加缪虽然意识到了这种无意义,但他并没有因此陷入虚无,他并不消极,反而认为人生越没有意义,就越值得去过。因为当我们看到生活的荒诞,发现了一切都没有意义之后,这只是一个开始,更重要的是你怎么样去面对和反抗这种荒诞。

所以到这里,我们可以说荒诞和反抗,是加缪哲学思想中最重要的两个问题。

荒诞,意味着世界没有意义,并且你还能很清醒地意识到这种无意义。而反抗,是指生活在这个荒谬世界的人,只有在反抗中才能获得作为一个人的尊严,加缪说“我反抗故我在”。就像默尔索那样,寻找到自己生活方式的全部正当性,就是对这个荒谬世界最好的反抗。

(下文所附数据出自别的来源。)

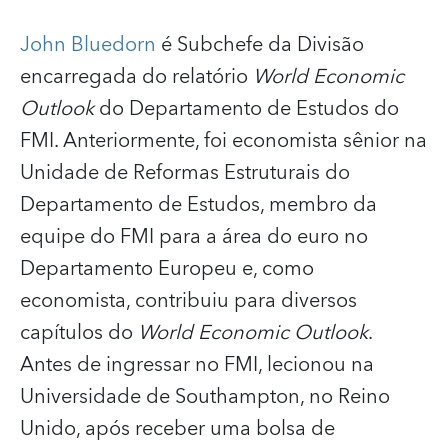
John Bluedorn
é Subchefe da Divisão
encarregada do relatório
World Economic
Outlook
do Departamento de Estudos do
FMI. Anteriormente, foi economista sênior na
Unidade de Reformas Estruturais do
Departamento de Estudos, membro da
equipe do FMI para a área do euro no
Departamento Europeu e, como
economista, contribuiu para diversos
capítulos do
World Economic Outlook
.
Antes de ingressar no FMI, lecionou na
Universidade de Southampton, no Reino
Unido, após receber uma bolsa de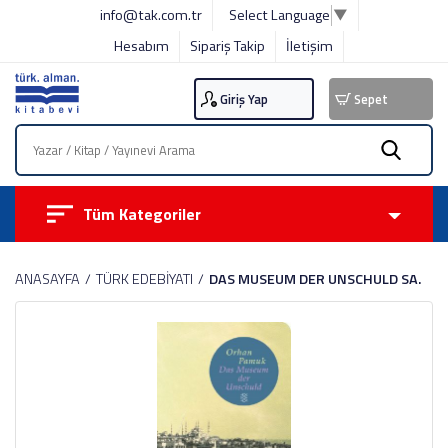
info@tak.com.tr
Select Language
▼
Hesabım
Sipariş Takip
İletişim
Giriş Yap
Sepet
Tüm Kategoriler
ANASAYFA
TÜRK EDEBİYATI
DAS MUSEUM DER UNSCHULD SA.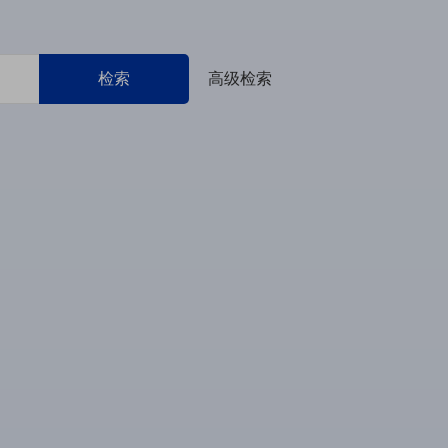
检索
高级检索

所以把加缪的这种反抗放到西西弗斯神话当中看,在一次次没有希望的痛苦中,西西弗斯再次举起双臂,明知后果却又继续前进,石头因此成为他行动的见证者,他每向前一步,都是对荒谬的反抗,石头已经不再是众神惩罚西西弗斯的工具,而是西西弗斯存在在这个世界上的证明。

所以加缪说,人生越没有意义,就越值得去过。因为当你意识到荒谬之后,意识之下的生活本身就在证明着你的存在,幸福便来自其中。

加缪最终写出了那句经典:攀登山顶的拼搏本身足以充实一颗人心,应当想象,西西弗斯是幸福的。

Simple Read,就到这里。